What you should do: Your answer should hold all lines of the entries that include the word "Comparison".
====== Listed entries
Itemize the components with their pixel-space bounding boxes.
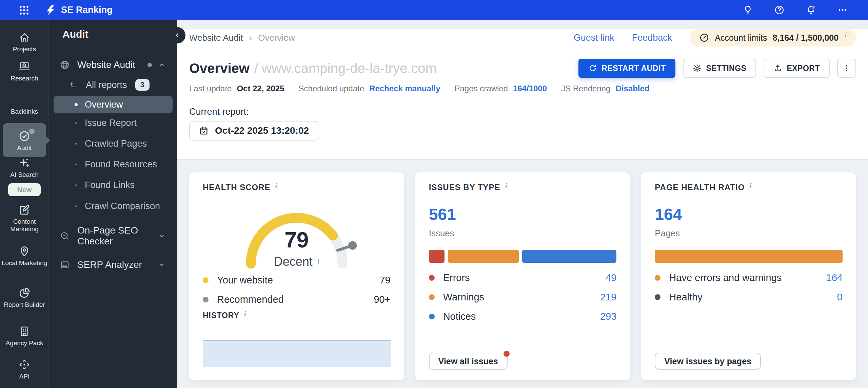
dashboard-body: HEALTH SCOREi 79 Decenti Your website: [177, 160, 868, 388]
page-title: Overview: [189, 61, 250, 76]
rail-item-report-builder[interactable]: Report Builder: [0, 287, 49, 309]
account-limits-pill[interactable]: Account limits 8,164 / 1,500,000 i: [690, 29, 856, 47]
health-score-card: HEALTH SCOREi 79 Decenti Your website: [189, 172, 404, 380]
primary-nav-rail: ProjectsResearchBacklinksAuditAI SearchN…: [0, 20, 49, 388]
legend-dot-icon: [203, 277, 209, 283]
nav-item-found-links[interactable]: Found Links: [49, 176, 177, 194]
meta-last-update: Last update Oct 22, 2025: [189, 84, 284, 93]
settings-button[interactable]: SETTINGS: [683, 59, 756, 78]
rail-item-local-marketing[interactable]: Local Marketing: [0, 245, 49, 267]
nav-item-issue-report[interactable]: Issue Report: [49, 114, 177, 132]
legend-row: Your website 79: [203, 271, 391, 290]
rail-item-ai-search[interactable]: AI SearchNew: [0, 157, 49, 196]
legend-value[interactable]: 0: [837, 292, 843, 303]
chevron-down-icon[interactable]: [158, 232, 166, 240]
api-icon: [18, 358, 31, 371]
report-date-selector[interactable]: Oct-22 2025 13:20:02: [189, 121, 318, 141]
meta-pages-crawled: Pages crawled 164/1000: [454, 84, 547, 93]
nav-item-found-resources[interactable]: Found Resources: [49, 155, 177, 173]
notifications-bell-icon[interactable]: [806, 5, 816, 15]
calendar-icon: [199, 126, 209, 136]
pages-legend: Have errors and warnings 164 Healthy 0: [655, 268, 843, 307]
refresh-icon: [588, 64, 597, 73]
legend-label: Warnings: [443, 292, 600, 303]
globe-icon: [60, 60, 70, 70]
nav-item-website-audit[interactable]: Website Audit: [49, 56, 177, 74]
nav-item-label: Found Resources: [85, 159, 157, 170]
restart-audit-button[interactable]: RESTART AUDIT: [578, 59, 675, 78]
history-area-chart: [203, 340, 391, 367]
nav-item-crawl-comparison[interactable]: Crawl Comparison: [49, 197, 177, 215]
nav-item-on-page-seo-checker[interactable]: On-Page SEO Checker: [49, 222, 177, 250]
gear-icon: [693, 64, 702, 73]
meta-value[interactable]: Recheck manually: [369, 84, 440, 93]
issues-stacked-bar: [429, 250, 617, 263]
report-icon: [18, 287, 31, 299]
nav-item-serp-analyzer[interactable]: SERP Analyzer: [49, 256, 177, 274]
apps-grid-icon[interactable]: [18, 4, 30, 16]
chevron-left-icon: [174, 32, 181, 39]
help-icon[interactable]: [774, 5, 785, 15]
legend-value[interactable]: 219: [600, 292, 616, 303]
info-icon[interactable]: i: [505, 181, 508, 190]
meta-value: Oct 22, 2025: [237, 84, 284, 93]
kebab-menu-button[interactable]: [837, 59, 856, 78]
info-icon[interactable]: i: [244, 309, 246, 318]
health-score-value: 79: [189, 227, 404, 253]
legend-value[interactable]: 164: [826, 272, 843, 283]
rail-item-projects[interactable]: Projects: [0, 31, 49, 53]
guest-link[interactable]: Guest link: [574, 33, 614, 43]
search-dot-icon: [60, 231, 70, 241]
nav-item-overview[interactable]: Overview: [54, 96, 173, 113]
speedometer-icon: [699, 33, 709, 43]
export-button[interactable]: EXPORT: [764, 59, 830, 78]
view-issues-by-pages-button[interactable]: View issues by pages: [655, 353, 761, 370]
feedback-link[interactable]: Feedback: [632, 33, 672, 43]
legend-value[interactable]: 293: [600, 311, 616, 322]
brand-logo[interactable]: SE Ranking: [45, 4, 113, 16]
ideas-lightbulb-icon[interactable]: [743, 5, 753, 15]
notification-dot: [147, 63, 152, 67]
rail-item-content-marketing[interactable]: Content Marketing: [0, 204, 49, 233]
selected-pointer: [46, 136, 50, 144]
breadcrumb-overview: Overview: [258, 33, 295, 43]
audit-meta-row: Last update Oct 22, 2025 Scheduled updat…: [189, 84, 856, 93]
info-icon[interactable]: i: [749, 181, 752, 190]
main-content: Website Audit › Overview Guest link Feed…: [177, 20, 868, 388]
legend-label: Have errors and warnings: [669, 272, 826, 283]
more-menu-icon[interactable]: [837, 5, 848, 15]
home-icon: [18, 31, 31, 43]
account-limits-label: Account limits: [715, 33, 767, 43]
rail-item-label: Report Builder: [0, 301, 49, 309]
sidebar-collapse-button[interactable]: [169, 27, 185, 43]
nav-item-all-reports[interactable]: All reports 3: [49, 76, 177, 94]
rail-item-backlinks[interactable]: Backlinks: [0, 106, 49, 115]
chevron-down-icon[interactable]: [158, 261, 166, 269]
legend-label: Healthy: [669, 292, 837, 303]
legend-dot-icon: [203, 297, 209, 302]
chevron-up-icon[interactable]: [158, 61, 166, 69]
issues-total-label: Issues: [429, 228, 454, 239]
rail-item-audit[interactable]: Audit: [3, 123, 46, 157]
nav-item-crawled-pages[interactable]: Crawled Pages: [49, 135, 177, 152]
meta-label: Pages crawled: [454, 84, 508, 93]
legend-label: Errors: [443, 272, 606, 283]
bolt-logo-icon: [45, 4, 56, 16]
rail-item-api[interactable]: API: [0, 358, 49, 380]
card-title: PAGE HEALTH RATIOi: [655, 183, 752, 192]
health-score-gauge: 79 Decenti: [189, 181, 404, 282]
rail-item-label: Projects: [0, 45, 49, 53]
audit-check-icon: [18, 130, 31, 142]
rail-item-agency-pack[interactable]: Agency Pack: [0, 325, 49, 347]
nav-item-label: Crawl Comparison: [85, 201, 160, 211]
meta-value[interactable]: Disabled: [615, 84, 649, 93]
info-icon[interactable]: i: [317, 257, 319, 265]
info-icon[interactable]: i: [845, 31, 847, 39]
view-all-issues-button[interactable]: View all issues: [429, 353, 508, 370]
meta-value[interactable]: 164/1000: [513, 84, 547, 93]
legend-value[interactable]: 49: [606, 272, 616, 283]
bullet-icon: [75, 205, 77, 207]
breadcrumb-website-audit[interactable]: Website Audit: [189, 33, 243, 43]
bullet-icon: [75, 164, 77, 165]
rail-item-research[interactable]: Research: [0, 60, 49, 82]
============
Solution to this problem:
nav-item-crawl-comparison[interactable]: Crawl Comparison: [49, 197, 177, 215]
nav-item-label: Crawl Comparison: [85, 201, 160, 211]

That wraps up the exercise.